The Stick House – Review
October 29, 2015
It’s not often that a play takes you to a forest deep under the city, but The Stick House manages to do just that. Performed in tunnels under Bristol Temple Meads train station, the audience walks through the action led by guides with torches from one scene to the next, going deeper into the tunnels, and the woods, at every turn.
Set in a forest, the story is centred around a girl trapped in a house made of sticks. Ostracised by the local villagers who think she is a witch, she is also only days away from being claimed by the Beast who won her in a card game when she was young. Her only supporters are her love the woodcutter and village idiot Hobbledehoy. But is she right to trust them?

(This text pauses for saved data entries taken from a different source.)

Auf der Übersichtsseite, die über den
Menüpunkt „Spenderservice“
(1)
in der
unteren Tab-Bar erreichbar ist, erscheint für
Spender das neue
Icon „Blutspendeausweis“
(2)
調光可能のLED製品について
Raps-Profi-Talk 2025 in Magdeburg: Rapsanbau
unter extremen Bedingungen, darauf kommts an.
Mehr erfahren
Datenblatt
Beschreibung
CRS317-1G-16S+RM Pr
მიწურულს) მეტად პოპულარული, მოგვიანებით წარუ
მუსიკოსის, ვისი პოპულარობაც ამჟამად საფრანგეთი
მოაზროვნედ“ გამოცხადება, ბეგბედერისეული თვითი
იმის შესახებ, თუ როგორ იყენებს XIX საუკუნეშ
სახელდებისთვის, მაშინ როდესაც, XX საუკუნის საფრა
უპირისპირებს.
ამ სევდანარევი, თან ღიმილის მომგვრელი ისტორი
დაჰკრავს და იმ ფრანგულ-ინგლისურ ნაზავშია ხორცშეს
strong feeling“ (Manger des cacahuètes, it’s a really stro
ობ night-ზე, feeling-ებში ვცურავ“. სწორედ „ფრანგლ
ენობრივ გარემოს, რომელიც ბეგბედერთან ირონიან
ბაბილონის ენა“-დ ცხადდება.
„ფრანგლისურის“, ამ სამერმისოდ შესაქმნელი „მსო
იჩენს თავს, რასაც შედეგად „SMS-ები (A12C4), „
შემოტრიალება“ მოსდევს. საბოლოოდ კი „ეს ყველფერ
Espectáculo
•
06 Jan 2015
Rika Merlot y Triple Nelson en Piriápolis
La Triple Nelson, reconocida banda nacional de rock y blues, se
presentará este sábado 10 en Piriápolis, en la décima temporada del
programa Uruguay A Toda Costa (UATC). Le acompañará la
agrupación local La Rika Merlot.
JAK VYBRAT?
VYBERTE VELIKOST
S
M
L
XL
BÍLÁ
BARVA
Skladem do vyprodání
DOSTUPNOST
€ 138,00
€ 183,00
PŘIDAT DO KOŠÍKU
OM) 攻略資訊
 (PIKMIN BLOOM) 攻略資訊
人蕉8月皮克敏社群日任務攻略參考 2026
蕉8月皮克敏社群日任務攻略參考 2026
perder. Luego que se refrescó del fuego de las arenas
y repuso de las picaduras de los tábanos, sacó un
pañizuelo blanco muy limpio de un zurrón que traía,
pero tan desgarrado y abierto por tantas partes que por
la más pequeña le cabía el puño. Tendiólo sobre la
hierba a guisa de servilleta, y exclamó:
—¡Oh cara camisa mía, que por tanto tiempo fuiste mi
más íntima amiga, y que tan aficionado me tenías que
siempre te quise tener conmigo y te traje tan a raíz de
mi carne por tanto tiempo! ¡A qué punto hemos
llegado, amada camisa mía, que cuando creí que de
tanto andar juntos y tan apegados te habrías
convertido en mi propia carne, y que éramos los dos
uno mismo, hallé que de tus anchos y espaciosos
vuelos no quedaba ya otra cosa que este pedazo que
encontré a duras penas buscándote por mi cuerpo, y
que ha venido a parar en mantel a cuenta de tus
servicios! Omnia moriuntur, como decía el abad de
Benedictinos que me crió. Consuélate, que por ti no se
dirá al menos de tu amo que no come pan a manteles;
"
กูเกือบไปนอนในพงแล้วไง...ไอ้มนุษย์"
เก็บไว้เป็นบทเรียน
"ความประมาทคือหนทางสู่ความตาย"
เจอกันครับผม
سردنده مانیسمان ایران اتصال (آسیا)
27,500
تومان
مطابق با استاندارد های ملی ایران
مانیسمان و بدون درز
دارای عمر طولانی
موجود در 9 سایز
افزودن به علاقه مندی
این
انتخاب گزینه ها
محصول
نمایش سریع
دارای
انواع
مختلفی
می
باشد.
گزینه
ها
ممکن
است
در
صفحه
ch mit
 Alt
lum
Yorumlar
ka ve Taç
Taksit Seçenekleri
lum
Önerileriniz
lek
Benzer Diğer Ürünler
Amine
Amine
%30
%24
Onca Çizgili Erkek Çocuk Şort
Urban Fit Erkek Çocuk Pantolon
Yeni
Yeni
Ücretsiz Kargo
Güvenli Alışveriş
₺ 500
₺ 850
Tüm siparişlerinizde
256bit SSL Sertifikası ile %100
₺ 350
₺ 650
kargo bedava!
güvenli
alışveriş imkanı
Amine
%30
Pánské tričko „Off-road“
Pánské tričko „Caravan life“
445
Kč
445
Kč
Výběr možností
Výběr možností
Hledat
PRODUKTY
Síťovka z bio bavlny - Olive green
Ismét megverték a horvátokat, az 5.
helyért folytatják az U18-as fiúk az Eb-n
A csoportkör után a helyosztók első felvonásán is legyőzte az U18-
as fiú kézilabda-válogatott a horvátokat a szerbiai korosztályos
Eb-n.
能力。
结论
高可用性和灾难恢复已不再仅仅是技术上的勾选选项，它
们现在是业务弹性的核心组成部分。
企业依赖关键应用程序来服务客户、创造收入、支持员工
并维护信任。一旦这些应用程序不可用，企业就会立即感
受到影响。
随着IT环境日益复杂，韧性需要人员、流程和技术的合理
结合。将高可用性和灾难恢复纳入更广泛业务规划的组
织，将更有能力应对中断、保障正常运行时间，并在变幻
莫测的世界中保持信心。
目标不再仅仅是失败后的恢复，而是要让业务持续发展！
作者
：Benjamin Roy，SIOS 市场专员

The performance had a mind-blowing set and staging, with excellent use of digital media as key scenes and backdrops are projected onto the tunnel walls and other surfaces. After starting with a couple of short films shown like this, the audience were taken to the stick house itself. Made of planks and upturned chairs, we peered voyeuristically through gaps in the wood to see the action unfold inside as weird and wonderful characters ran through the huddled audience.
There were lots of interactive elements, making the performance an immersive experience. On arrival everyone was given a board with a name on it to wear around their necks. Later in the show a basket full of wicker dolls with names attached came down from the ceiling, which were given out to the member of the audience with the same name on their board. At high-tension points in the show the dolls would vibrate and flash red, as if their hearts were beating, to warn of impending danger. This was never drawn attention to in the performance and is something that a lot of the audience missed, but this only makes it more special for those who realised what was going on.
Each audience member was also stamped with invisible ink on their wrists before going into the tunnels. At a dramatic scene when a character describes how his mother was branded and taken away, ultraviolet lights made all the audience’s wrists glow with their own ‘brands’. The overall effect was mesmerising and dream-like, as if we had wandered into another world under the city.
With the creepy setting, fantastic sets and whimsical interactive elements, The Stick House was an innovative and immersive experience and the vaguely unsettling atmosphere will leave you wanting more. It will take a while to readjust to life above ground after emerging from the strange world that has been created in the tunnels.